(EXERCISE DATA begins)
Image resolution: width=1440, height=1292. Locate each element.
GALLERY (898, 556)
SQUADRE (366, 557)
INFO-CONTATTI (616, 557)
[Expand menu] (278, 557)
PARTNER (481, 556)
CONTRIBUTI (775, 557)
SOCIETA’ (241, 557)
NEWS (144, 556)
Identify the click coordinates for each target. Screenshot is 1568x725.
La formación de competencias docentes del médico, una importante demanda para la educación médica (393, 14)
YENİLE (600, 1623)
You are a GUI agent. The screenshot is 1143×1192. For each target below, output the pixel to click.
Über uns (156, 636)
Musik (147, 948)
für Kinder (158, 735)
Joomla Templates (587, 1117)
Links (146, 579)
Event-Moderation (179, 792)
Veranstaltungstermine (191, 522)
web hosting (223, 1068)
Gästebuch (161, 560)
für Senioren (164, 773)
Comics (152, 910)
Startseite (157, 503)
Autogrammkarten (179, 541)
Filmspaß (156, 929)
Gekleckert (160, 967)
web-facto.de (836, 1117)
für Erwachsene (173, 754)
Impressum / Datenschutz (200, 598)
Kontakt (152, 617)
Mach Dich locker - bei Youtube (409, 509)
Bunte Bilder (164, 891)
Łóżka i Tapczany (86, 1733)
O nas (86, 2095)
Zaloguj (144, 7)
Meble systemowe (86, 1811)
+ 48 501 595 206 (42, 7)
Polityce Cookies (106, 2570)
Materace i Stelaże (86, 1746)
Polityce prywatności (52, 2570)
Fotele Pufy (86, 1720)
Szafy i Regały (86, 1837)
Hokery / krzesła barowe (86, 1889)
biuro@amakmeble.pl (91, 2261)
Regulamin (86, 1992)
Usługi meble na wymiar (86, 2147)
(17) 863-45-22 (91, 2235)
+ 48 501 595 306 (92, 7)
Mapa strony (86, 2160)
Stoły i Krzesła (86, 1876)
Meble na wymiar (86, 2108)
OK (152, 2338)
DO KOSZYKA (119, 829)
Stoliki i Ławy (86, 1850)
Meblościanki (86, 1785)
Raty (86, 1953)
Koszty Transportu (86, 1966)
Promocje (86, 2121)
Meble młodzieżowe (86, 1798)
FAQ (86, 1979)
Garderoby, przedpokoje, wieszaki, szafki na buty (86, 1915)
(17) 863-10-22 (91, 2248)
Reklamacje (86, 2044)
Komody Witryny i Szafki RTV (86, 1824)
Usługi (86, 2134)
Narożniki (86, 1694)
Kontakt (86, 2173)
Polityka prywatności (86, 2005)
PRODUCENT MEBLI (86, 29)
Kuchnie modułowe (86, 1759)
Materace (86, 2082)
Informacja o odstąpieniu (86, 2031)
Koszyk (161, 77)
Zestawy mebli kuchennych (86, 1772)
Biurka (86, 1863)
(EXERCISE DATA ends)
### YOUR TASK
For the entries above, transcribe precisely the lines from the one with "Reklamacje (86, 2044)" through the end, including both.

### EXPECTED ANSWER
Reklamacje (86, 2044)
Komody Witryny i Szafki RTV (86, 1824)
Usługi (86, 2134)
Narożniki (86, 1694)
Kontakt (86, 2173)
Polityka prywatności (86, 2005)
PRODUCENT MEBLI (86, 29)
Kuchnie modułowe (86, 1759)
Materace (86, 2082)
Informacja o odstąpieniu (86, 2031)
Koszyk (161, 77)
Zestawy mebli kuchennych (86, 1772)
Biurka (86, 1863)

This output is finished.